"There are none such!" cries out Quizzle.
Why, where have you lived? There are as many honest men in the legal profession as in any other, and rogues more than enough in all professions. Many a farmer, going down to attend court in the county-seat, takes a load of produce to the market, carefully putting the specked apples at the bottom of the barrel, and hiding among the fresh ones the egg which some discouraged hen after five weeks of "setting" had abandoned, and having secured the sale of his produce and lost his suit in the "Court of Common Pleas," has come home denouncing the scoundrelism of attorneys.
You shall find plenty of honest lawyers if you really need them; and in matters involving large interests you had better employ them.
Especially avoid the mistake of making your own "last will and testament" unless you have great legal skillfulness. Better leave no will at all than one inefficiently constructed. The "Orphans' Court" could tell many a tragedy of property distributed adverse to the intention of the testator. You save twenty to a hundred dollars from your counsel by writing your own will, and your heirs pay ten thousand dollars to lawyers in disputes over it. Perhaps those whom you have wished especially to favor will get the least of your estate, and a relative against whom you always had especial dislike will get the most, and your charities will be apportioned differently from what you anticipated—a hundred dollars to the Bible Society, and three thousand to the "hook and ladder company."
Quizzle.—Do you not think, governor (to go back to the subject from which we wandered), that your good spirits have had much to do with your good health?
Wiseman.—No doubt. I see no reason why, because I am advancing in years, I should become melancholy.
One of the heartiest things I have seen of late is the letter of Rev. Dr. Dowling as he retires from active work in the ministry. He hands over his work to the younger brethren without sigh, or groan, or regret. He sees the sun is quite far down in the west, and he feels like hanging up his scythe in the first apple tree he comes to. Our opinion is that he has made a little mistake in the time of day, and that while he thinks it is about half-past five in the afternoon, it is only about three. I guess his watch is out of order, and that he has been led to think it later than it really is. But when we remember how much good he has done, we will not begrudge him his rest either here or hereafter.
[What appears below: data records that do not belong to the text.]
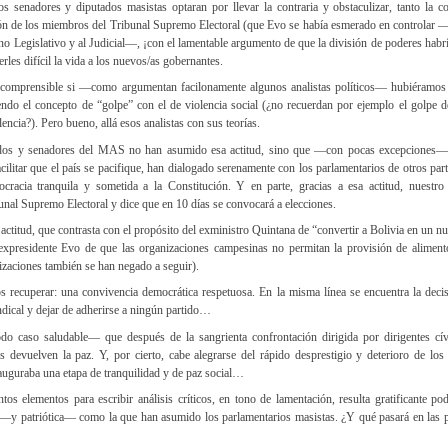
s senadores y diputados masistas optaran por llevar la contraria y obstaculizar, tanto la 
ón de los miembros del Tribunal Supremo Electoral (que Evo se había esmerado en controlar
no Legislativo y al Judicial—, ¡con el lamentable argumento de que la división de poderes habr
cerles difícil la vida a los nuevos/as gobernantes.
y comprensible si —como argumentan facilonamente algunos analistas políticos— hubiéramos 
ndo el concepto de “golpe” con el de violencia social (¿no recuerdan por ejemplo el golpe d
lencia?). Pero bueno, allá esos analistas con sus teorías.
ados y senadores del MAS no han asumido esa actitud, sino que —con pocas excepciones
acilitar que el país se pacifique, han dialogado serenamente con los parlamentarios de otros part
cracia tranquila y sometida a la Constitución. Y en parte, gracias a esa actitud, nuestro
unal Supremo Electoral y dice que en 10 días se convocará a elecciones.
 actitud, que contrasta con el propósito del exministro Quintana de “convertir a Bolivia en un 
 expresidente Evo de que las organizaciones campesinas no permitan la provisión de aliment
izaciones también se han negado a seguir).
s recuperar: una convivencia democrática respetuosa. En la misma línea se encuentra la deci
ndical y dejar de adherirse a ningún partido…
do caso saludable— que después de la sangrienta confrontación dirigida por dirigentes cív
os devuelven la paz. Y, por cierto, cabe alegrarse del rápido desprestigio y deterioro de l
auguraba una etapa de tranquilidad y de paz social…
s elementos para escribir análisis críticos, en tono de lamentación, resulta gratificante pod
ta —y patriótica— como la que han asumido los parlamentarios masistas. ¿Y qué pasará en las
At any rate, taking the doctor's cheerful valedictory for a text, I might preach a little bit of a sermon on the best way of getting old. Do not be fretted because you have to come to spectacles. While glasses look premature on a young man's nose, they are an adornment on an octogenarian's face. Besides that, when your eyesight is poor, you miss seeing a great many unpleasant things that youngsters are obliged to look at.
Do not be worried because your ear is becoming dull. In that way you escape being bored with many of the foolish things that are said. If the gates of sound keep out some of the music, they also keep out much of the discord. If the hair be getting thin, it takes less time to comb it, and then it is not all the time falling down over your eyes; or if it be getting white, I think that color is quite as respectable as any other: that is the color of the snow, and of the blossoms, and of the clouds, and of angelic habiliments.
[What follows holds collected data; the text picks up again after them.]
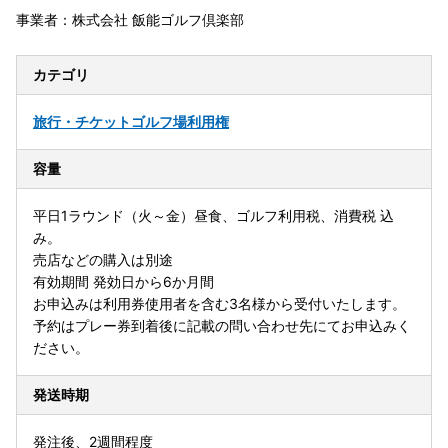
事業者：株式会社 飯能ゴルフ倶楽部
カテゴリ
旅行・チケット
ゴルフ場利用権
容量
平日1ラウンド（火～金）昼食、ゴルフ利用税、消費税 込
み。
売店などの購入は別途
有効期間 発効日から6か月間
お申込みは利用券使用者を含む3名様から受付いたします。
予約はプレー券到着後に記載の問い合わせ先にてお申込みく
ださい。
発送時期
発注後、2週間程度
Do not worry because the time comes on when you must go into the next world. It is only a better room, with finer pictures, brighter society and sweeter music. Robert McCheyne, and John Knox, and Harriet Newell, and Mrs. Hemans, and John Milton, and Martin Luther will be good enough company for the most of us. The cornshocks standing in the fields to-day will not sigh dismally when the buskers leap over the fence, and throwing their arms around the stack, swing it to the ground. It is only to take the golden ear from the husk. Death to the aged Christian is only husking-time, and then the load goes in from the frosts to the garner.